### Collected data
* * * * * * * * *

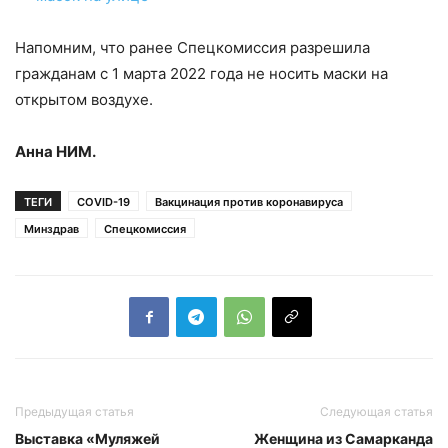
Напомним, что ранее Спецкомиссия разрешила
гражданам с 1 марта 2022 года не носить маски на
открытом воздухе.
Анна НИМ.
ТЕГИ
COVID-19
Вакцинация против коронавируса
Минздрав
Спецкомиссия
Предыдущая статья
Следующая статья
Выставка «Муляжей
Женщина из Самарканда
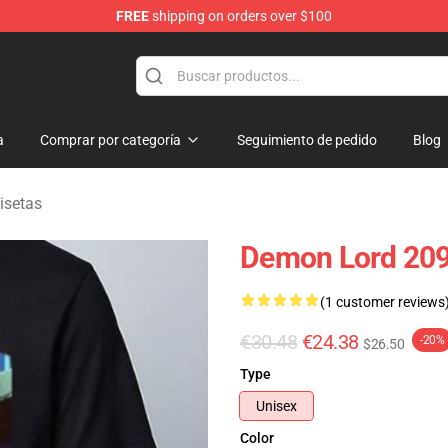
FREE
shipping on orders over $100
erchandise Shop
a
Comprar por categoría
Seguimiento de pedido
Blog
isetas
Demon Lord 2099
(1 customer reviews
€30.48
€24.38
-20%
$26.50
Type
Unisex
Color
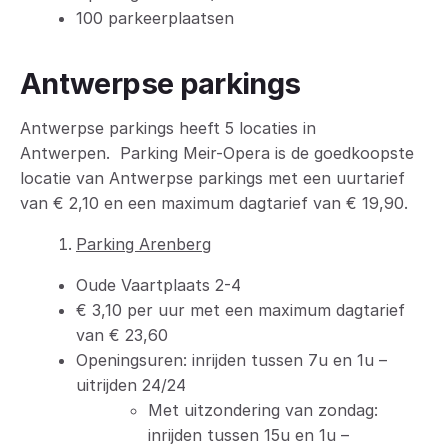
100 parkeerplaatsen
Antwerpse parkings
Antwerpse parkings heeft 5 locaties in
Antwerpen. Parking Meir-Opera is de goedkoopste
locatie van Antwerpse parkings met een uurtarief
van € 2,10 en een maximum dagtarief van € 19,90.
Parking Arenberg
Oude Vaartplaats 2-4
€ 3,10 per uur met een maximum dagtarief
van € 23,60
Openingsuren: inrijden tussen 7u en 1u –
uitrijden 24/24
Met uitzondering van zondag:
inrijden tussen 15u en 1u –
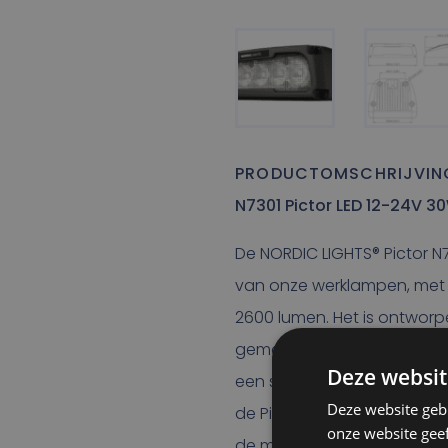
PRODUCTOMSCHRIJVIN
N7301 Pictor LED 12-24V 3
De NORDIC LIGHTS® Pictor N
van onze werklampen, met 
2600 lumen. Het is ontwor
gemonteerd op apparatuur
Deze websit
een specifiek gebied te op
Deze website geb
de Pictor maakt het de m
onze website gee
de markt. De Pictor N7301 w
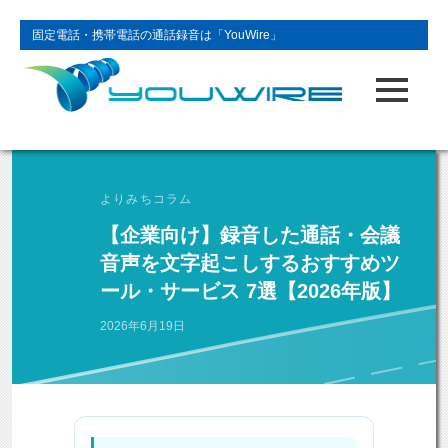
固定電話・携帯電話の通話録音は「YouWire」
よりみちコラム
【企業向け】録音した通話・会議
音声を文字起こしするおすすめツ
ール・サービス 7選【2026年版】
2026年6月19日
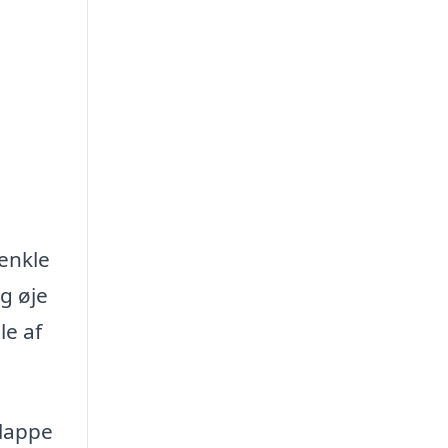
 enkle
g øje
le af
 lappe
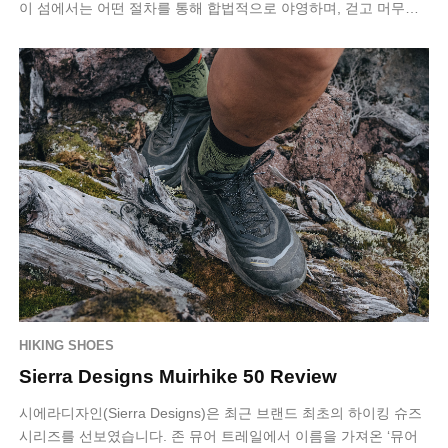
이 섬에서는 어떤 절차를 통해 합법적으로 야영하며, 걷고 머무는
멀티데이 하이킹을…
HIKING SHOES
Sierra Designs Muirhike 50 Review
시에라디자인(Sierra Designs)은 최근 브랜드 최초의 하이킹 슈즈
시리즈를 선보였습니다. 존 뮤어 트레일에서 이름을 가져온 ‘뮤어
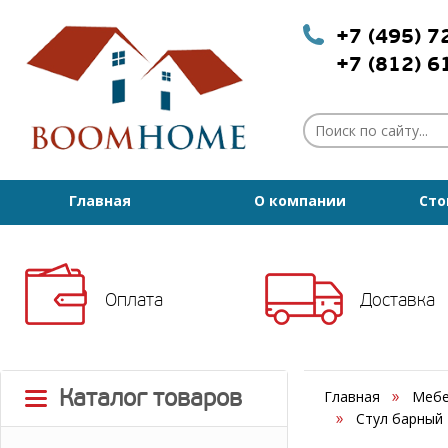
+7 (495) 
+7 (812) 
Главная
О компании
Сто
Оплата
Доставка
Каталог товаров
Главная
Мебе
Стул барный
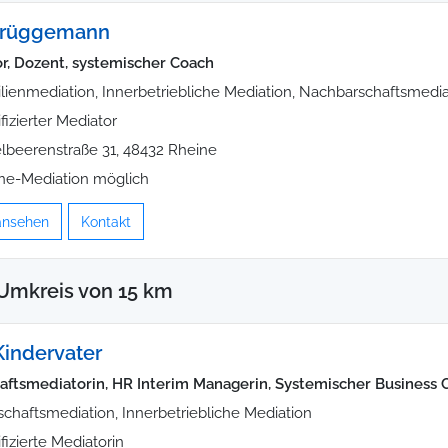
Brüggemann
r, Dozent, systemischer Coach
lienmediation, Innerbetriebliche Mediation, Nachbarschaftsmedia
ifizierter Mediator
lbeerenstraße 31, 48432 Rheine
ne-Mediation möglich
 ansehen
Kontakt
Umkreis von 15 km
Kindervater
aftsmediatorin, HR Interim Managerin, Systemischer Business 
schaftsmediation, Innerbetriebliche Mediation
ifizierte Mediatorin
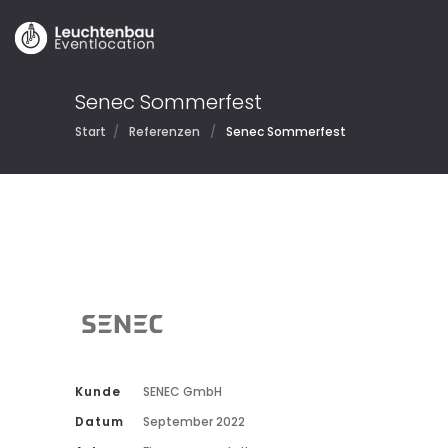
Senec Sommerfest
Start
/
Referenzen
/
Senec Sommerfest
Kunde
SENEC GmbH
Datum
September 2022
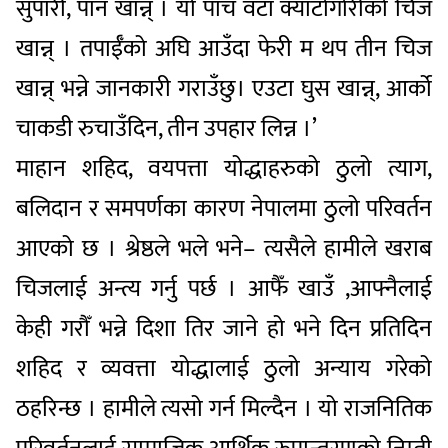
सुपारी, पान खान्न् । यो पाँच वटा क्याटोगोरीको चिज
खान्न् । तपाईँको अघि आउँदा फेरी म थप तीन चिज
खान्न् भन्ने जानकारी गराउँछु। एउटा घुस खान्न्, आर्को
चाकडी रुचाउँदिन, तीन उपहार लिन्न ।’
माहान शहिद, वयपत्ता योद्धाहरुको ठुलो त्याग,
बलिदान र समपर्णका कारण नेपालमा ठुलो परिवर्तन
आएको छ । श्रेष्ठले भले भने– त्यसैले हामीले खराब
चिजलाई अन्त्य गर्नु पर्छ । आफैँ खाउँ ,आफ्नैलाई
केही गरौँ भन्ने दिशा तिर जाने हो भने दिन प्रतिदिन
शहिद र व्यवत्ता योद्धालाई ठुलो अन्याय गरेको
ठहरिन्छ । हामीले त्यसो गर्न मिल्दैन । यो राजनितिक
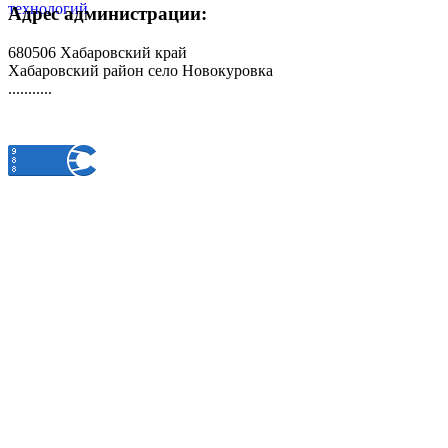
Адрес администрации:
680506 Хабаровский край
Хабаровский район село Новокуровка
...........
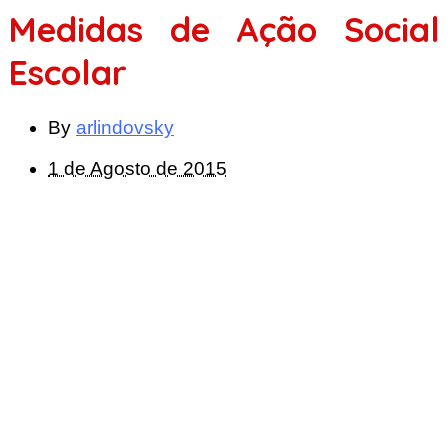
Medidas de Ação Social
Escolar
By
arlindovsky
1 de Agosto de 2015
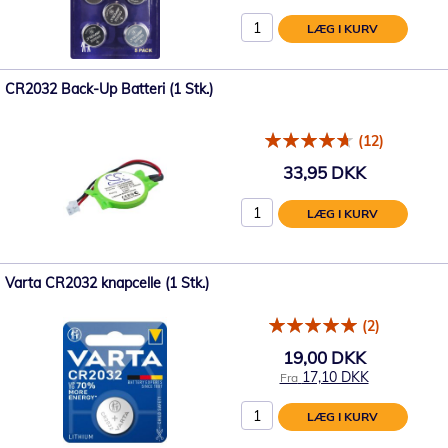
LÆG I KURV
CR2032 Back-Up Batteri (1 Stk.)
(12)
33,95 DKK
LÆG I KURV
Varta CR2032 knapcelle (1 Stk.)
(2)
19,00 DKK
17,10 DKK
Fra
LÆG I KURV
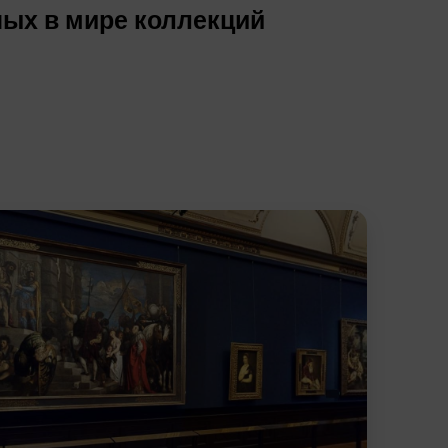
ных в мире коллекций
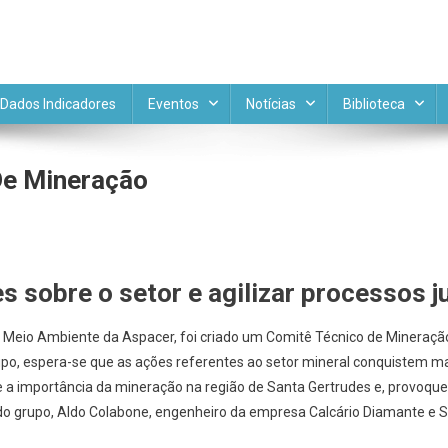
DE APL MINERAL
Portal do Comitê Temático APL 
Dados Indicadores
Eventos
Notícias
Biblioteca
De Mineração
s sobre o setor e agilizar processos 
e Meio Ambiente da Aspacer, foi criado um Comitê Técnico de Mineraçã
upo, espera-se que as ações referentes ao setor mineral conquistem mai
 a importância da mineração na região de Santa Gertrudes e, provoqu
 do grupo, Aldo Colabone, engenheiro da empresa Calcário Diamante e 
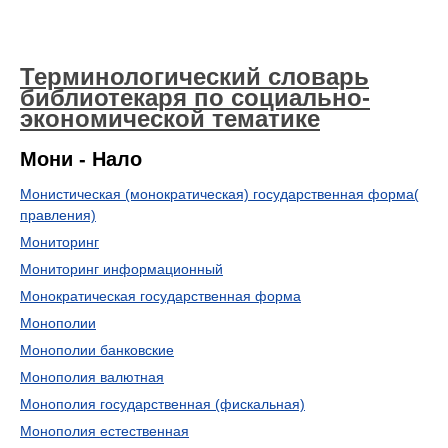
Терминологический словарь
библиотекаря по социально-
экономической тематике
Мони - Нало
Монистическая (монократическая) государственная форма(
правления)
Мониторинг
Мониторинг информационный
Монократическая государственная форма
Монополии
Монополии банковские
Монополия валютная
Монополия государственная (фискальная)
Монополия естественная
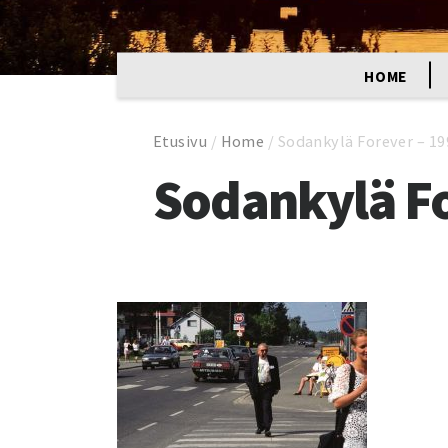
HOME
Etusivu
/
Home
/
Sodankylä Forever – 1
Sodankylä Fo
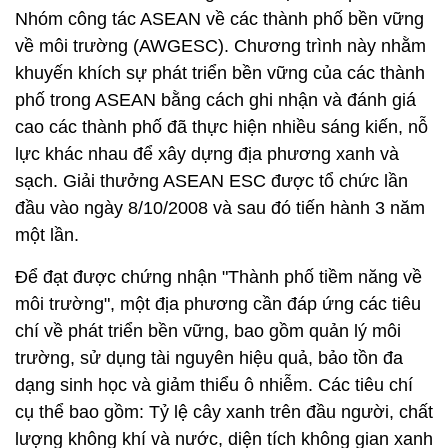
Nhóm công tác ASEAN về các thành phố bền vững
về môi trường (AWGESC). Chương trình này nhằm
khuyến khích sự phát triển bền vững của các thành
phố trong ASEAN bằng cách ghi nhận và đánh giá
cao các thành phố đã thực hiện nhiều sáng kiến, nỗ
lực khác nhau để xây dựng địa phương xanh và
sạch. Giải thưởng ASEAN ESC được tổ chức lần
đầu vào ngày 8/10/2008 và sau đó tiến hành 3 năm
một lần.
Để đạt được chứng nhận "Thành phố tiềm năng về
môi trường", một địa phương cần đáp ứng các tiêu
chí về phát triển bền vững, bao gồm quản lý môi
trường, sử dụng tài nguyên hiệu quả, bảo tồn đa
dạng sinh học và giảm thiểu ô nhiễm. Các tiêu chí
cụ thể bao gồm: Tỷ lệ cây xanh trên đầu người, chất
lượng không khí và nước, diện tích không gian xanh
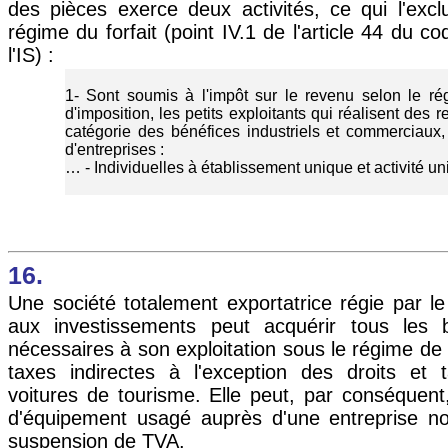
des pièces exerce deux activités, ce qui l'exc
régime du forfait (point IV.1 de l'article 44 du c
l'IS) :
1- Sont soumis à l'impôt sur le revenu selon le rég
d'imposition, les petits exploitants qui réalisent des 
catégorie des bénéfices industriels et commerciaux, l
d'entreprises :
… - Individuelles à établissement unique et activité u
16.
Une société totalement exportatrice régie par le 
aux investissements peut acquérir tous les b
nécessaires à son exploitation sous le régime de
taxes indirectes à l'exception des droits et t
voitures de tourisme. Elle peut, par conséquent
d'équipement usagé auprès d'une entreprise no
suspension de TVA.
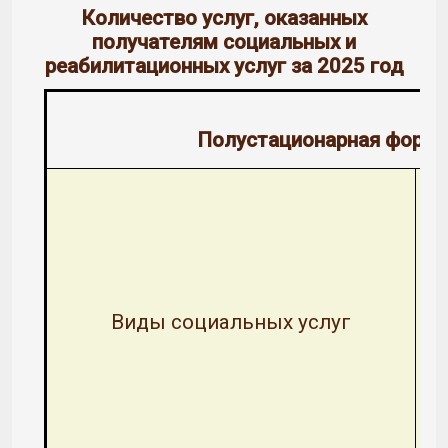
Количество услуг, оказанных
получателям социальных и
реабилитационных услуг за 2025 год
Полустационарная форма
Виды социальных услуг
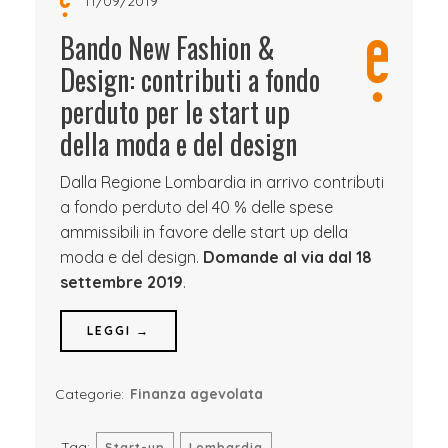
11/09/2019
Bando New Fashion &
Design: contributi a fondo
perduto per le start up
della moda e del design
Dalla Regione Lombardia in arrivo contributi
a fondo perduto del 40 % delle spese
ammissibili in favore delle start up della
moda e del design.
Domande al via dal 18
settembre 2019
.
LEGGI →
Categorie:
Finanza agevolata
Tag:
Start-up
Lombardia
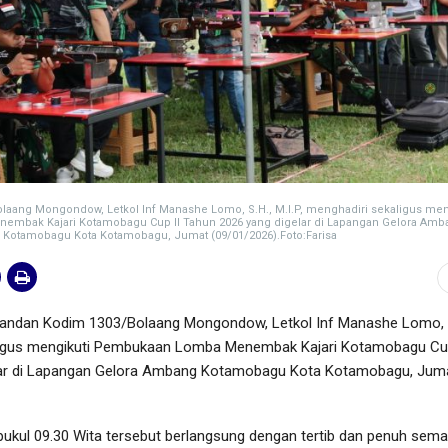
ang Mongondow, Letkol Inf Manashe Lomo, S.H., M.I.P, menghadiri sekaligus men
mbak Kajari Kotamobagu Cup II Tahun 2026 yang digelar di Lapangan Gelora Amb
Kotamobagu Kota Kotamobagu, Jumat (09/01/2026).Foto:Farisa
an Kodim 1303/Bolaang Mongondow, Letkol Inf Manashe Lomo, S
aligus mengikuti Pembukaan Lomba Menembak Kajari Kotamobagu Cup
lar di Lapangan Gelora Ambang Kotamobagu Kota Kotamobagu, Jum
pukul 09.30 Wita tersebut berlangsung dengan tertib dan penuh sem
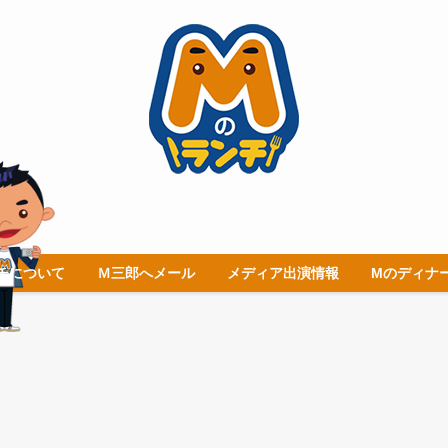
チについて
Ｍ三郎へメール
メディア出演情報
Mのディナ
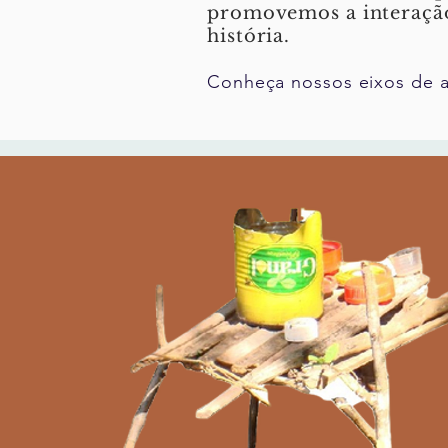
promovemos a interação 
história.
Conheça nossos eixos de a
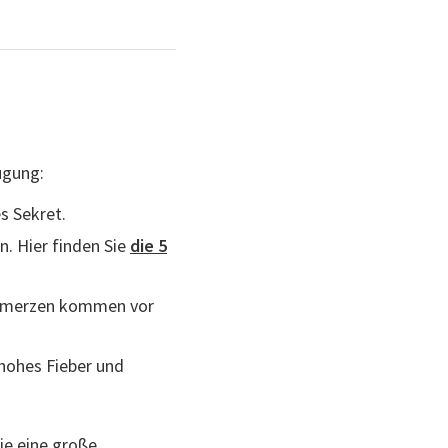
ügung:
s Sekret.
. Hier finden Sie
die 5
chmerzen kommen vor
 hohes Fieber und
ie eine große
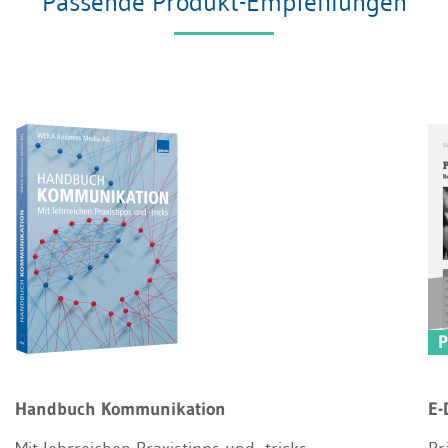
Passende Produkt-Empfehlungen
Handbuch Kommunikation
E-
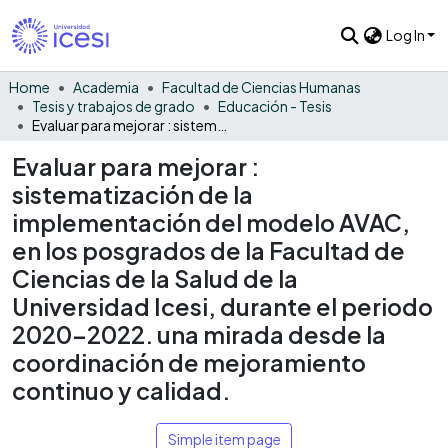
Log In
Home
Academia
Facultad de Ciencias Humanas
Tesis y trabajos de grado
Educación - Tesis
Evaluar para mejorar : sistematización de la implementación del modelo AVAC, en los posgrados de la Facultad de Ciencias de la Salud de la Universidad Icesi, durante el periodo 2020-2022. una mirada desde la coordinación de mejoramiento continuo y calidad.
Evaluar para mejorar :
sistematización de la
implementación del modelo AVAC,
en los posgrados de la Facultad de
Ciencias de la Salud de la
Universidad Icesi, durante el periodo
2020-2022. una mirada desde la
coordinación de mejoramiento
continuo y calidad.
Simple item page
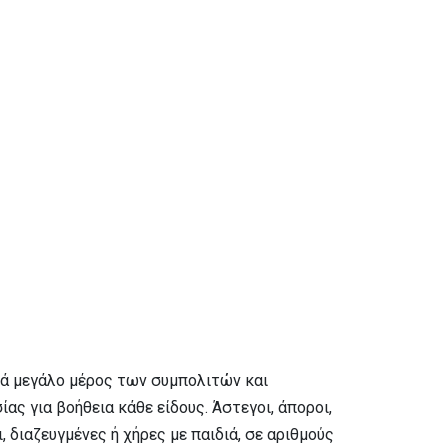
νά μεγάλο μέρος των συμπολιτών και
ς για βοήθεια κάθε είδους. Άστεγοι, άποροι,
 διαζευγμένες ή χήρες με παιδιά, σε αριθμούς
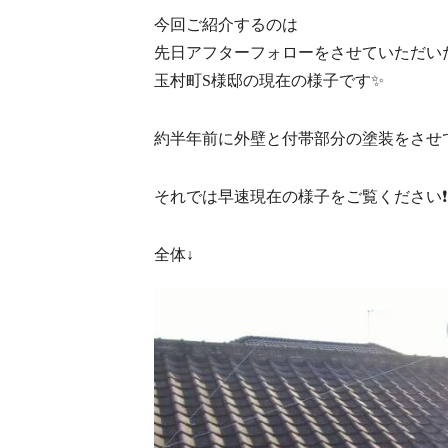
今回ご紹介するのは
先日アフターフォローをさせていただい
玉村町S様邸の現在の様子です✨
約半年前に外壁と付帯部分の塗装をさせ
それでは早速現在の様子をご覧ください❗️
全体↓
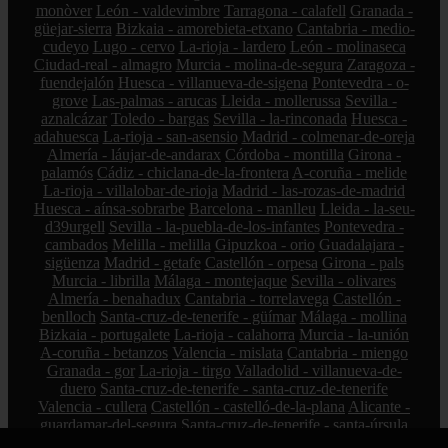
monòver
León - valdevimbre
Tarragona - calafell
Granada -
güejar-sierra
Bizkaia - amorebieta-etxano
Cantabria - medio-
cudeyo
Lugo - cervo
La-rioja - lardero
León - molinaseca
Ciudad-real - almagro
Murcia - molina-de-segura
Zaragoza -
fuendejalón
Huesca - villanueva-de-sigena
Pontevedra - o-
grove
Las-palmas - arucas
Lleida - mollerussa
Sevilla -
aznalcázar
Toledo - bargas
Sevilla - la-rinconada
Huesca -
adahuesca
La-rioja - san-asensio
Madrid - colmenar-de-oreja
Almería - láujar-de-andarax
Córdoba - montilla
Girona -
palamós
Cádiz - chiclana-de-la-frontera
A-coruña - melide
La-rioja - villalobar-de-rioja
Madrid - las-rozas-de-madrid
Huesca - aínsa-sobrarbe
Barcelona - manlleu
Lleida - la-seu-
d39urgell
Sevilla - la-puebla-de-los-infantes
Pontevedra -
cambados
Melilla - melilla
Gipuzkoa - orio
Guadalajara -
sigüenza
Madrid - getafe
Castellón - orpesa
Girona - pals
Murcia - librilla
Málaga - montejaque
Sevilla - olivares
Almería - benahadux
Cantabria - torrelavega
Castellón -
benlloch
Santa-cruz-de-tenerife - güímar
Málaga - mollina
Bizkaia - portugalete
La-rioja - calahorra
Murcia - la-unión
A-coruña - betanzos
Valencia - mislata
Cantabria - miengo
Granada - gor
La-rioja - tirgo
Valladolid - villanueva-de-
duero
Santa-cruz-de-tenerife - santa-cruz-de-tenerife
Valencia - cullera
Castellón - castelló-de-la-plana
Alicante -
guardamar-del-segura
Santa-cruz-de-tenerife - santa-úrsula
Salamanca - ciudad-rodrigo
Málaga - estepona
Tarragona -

* * * * * * * * *

### Problem to work on
Looking at the records above, return exactly the lines from the line with "Las-palmas - arucas" to the line with "Girona - pals", both ends included.

### Exercise response
Las-palmas - arucas
Lleida - mollerussa
Sevilla -
aznalcázar
Toledo - bargas
Sevilla - la-rinconada
Huesca -
adahuesca
La-rioja - san-asensio
Madrid - colmenar-de-oreja
Almería - láujar-de-andarax
Córdoba - montilla
Girona -
palamós
Cádiz - chiclana-de-la-frontera
A-coruña - melide
La-rioja - villalobar-de-rioja
Madrid - las-rozas-de-madrid
Huesca - aínsa-sobrarbe
Barcelona - manlleu
Lleida - la-seu-
d39urgell
Sevilla - la-puebla-de-los-infantes
Pontevedra -
cambados
Melilla - melilla
Gipuzkoa - orio
Guadalajara -
sigüenza
Madrid - getafe
Castellón - orpesa
Girona - pals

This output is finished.